The parenthesis interjects a meritocratic perspective that Hall proceeds to develop: ‘many private men born amidst the dregs of the people, & not capable of any such high hopes, have by this means far overtopped men of antiquity and ancient discent’. Hall refers to Augustus, ‘who though his Cradle was not private, yet in his first accesse to business, was not onely left in a private capacity, but surrounded by an inimical faction’ (8). Hall divorces the word ‘private’ from an exclusively aristocratic definition, placing greater emphasis on the potential of a uniquely talented individual, regardless of their heritage. He also maintains his support for universal learning: ‘What means were used to keep it in a few hands in a corner (like a great exile, thrust away by contrary power) till some better times, must now be used to disperse it through the face of the earth, and make it tread as far as mankind’ (18). In January, Hall had referred to ‘private men’ working in an institution resembling Salomon’s House.Footnote62 In Advancement of Learning, he returns to this utopianism by discussing the value of scientific and empirical experiments in Baconian terms, as they will force ‘Nature […] into an open veracity and pure nakednesse’ (44). Hall articulates his own definition of ‘private’ as a form of elite individual, which may or may not be aristocratic, who serves the public good: graduates of Milton’s academy as well as members of the Hartlib network fit into this categorisation. Hall’s Advancement of Learning epitomises how the Hartlibians developed an increasingly tolerant view of private intellectualism following the first civil war. While Milton distanced himself from the circle during this period, his ideas enjoyed an afterlife in Hartlibian tracts of the late-1640s.

Conclusion

Milton’s contribution to the Hartlib circle left a lasting impact on the group that indicates the significance of Of Education as a Hartlibian text. Milton’s vision of elite, aristocratic academies, nationally instituted and serving the Hartlibian and Baconian end goal, channelled Hartlibian interest away from exclusively universal Comenianism and towards a more tolerant view of exclusive and private learning. Milton’s private academy represents a selective institution that serves the public good in Hartlibian language. It straddles the boundary between private and public in such a way as to align with the purpose of the Hartlibian enterprise – to contribute to public good in a manner that helps to usher in eschatological change – while diverging from the universalist, Comenian means through which the circle intended to realise it in the early 1640s.

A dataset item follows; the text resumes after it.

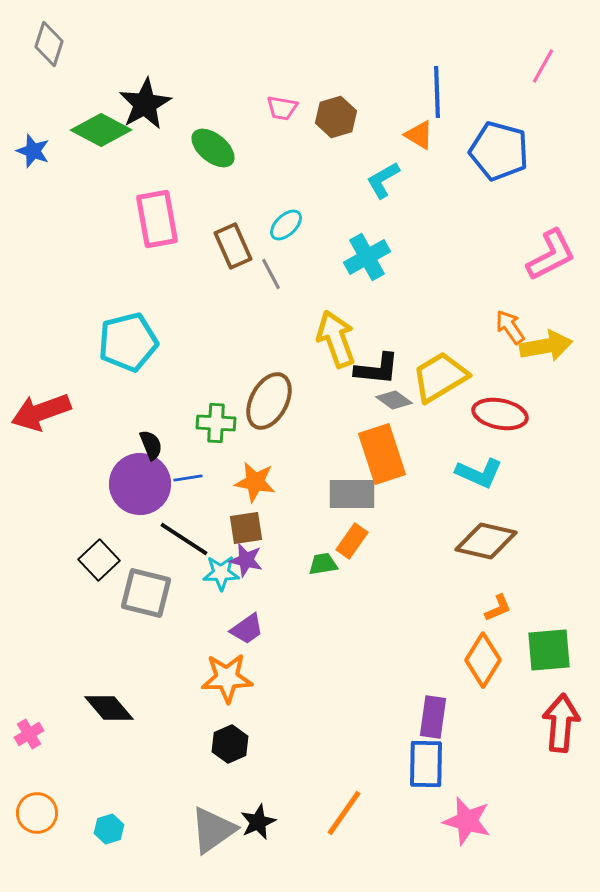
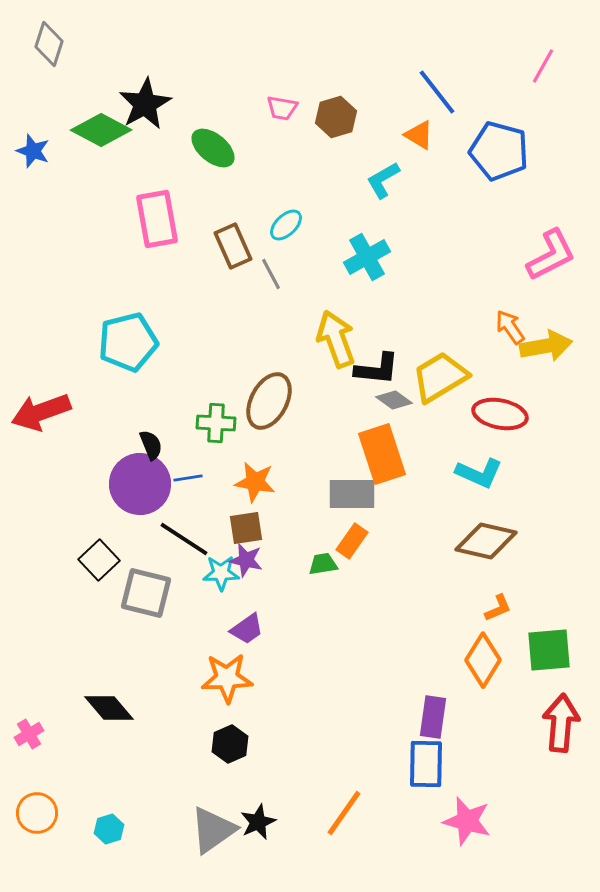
blue line at (437, 92): rotated 36 degrees counterclockwise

The impact of Of Education as a text dedicated to the Hartlibian cause is discernible in Hartlibian texts of the later 1640s: where Dury accommodates an aristocratic educational establishment into both Considerations and Reformed School, Hall articulates his own view of the private sphere as representing elite individuals, who, determined meritocratically or by birth, serve a public good. Hall is particularly valuable in demonstrating how the Hartlibians did not just appropriate Miltonic ideas, but adapted them into their own educational visions or practical applications. In 1644, the Hartlib circle facilitated the development of Milton’s ideas on education and knowledge propagation; Milton was no less influential in providing the Hartlibians with a precedent for aristocratic education that served the public good of society.

Acknowledgements

I would like to express my gratitude to Nicholas McDowell for his various comments on this article and continued support of my research. I would also like to thank Niall Allsopp, Joad Raymond and Ayesha Mukerjee for their valuable suggestions in the various iterations of this piece of work.

Disclosure statement

There are no relevant competing interests to declare.

Notes

1 See Raylor, ‘Education of the Aristocracy’, and Campbell and Corns, John Milton, 181; on Milton’s view of the people and his increasingly elitist attitude, see Hammond, Milton and the People. Hammond only alludes to Of Education briefly on p. 15, note 2.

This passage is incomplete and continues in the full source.